友禅和紙と制菌不織布を使って障害者施設で作られたマスクケース「たしなみ」

友禅和紙と制菌不織布を使って障害者施設で作られたマスクケース「たしなみ」

 観光客に文化体験を提供しているワックジャパン(京都市中京区)は、一時的にマスクを外す際にしまえるケース「たしなみ」を開発した。友禅和紙と制菌効果のある不織布で府内の共同作業所などが作った。使っていたマスクをテーブルに置くことなく清潔に保管できる。
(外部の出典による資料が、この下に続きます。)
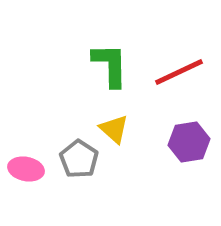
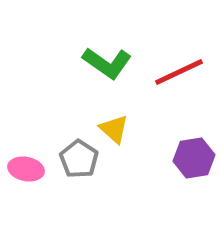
green L-shape: moved 3 px left, 2 px up; rotated 126 degrees clockwise
purple hexagon: moved 5 px right, 16 px down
 マスク姿が日常的になった中、小川美知社長が訪ねた寺院で茶を頂く際に、外したマスクの置き場所に困った経験からマスクケースの着想を得た。
 マスクケースは、友禅和紙を使った折り紙の製法で府内の共同作業所など8施設に発注する。内部のマスクが当たる部分には、抗菌・除菌製品を手掛ける高橋練染(右京区)が開発した抗ウイルス制菌効果がある不織布を採用。マスクをとった際に、ケースに挟んでおけば清潔に保つことができる。
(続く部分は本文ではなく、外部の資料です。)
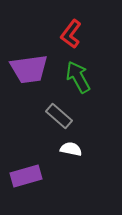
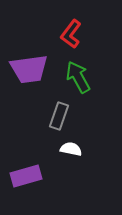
gray rectangle: rotated 68 degrees clockwise
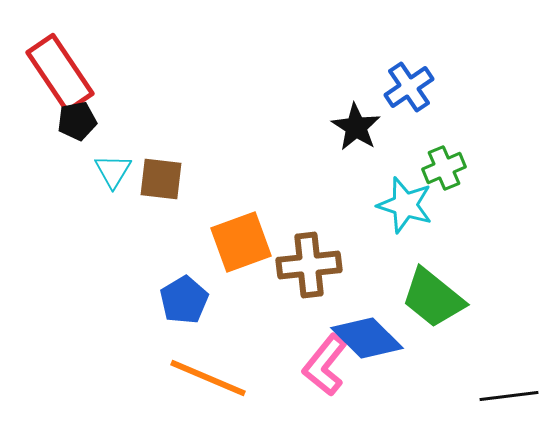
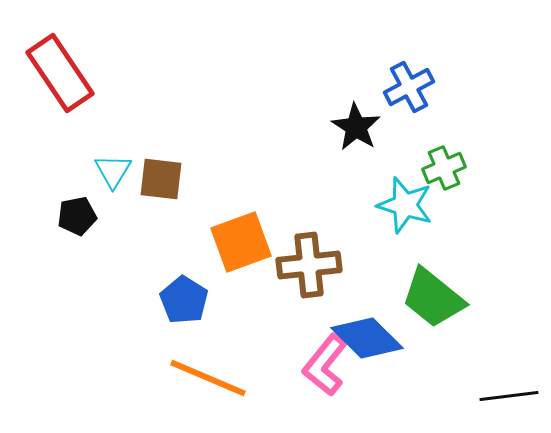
blue cross: rotated 6 degrees clockwise
black pentagon: moved 95 px down
blue pentagon: rotated 9 degrees counterclockwise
 和紙を染める作業は、伏見区の業者が担い、さまざまな色柄を取りそろえている。受注生産で量やデザインは要相談。価格はマスク付きで1千~1200円を想定している。
 同社では、訪日外国人の減少で文化体験プログラムをほぼ休業中だが、今回の取り組みについて小川社長は「企業の会議やお茶席などでの利用、社寺での土産・贈り物などに使ってもらいたい」と話している。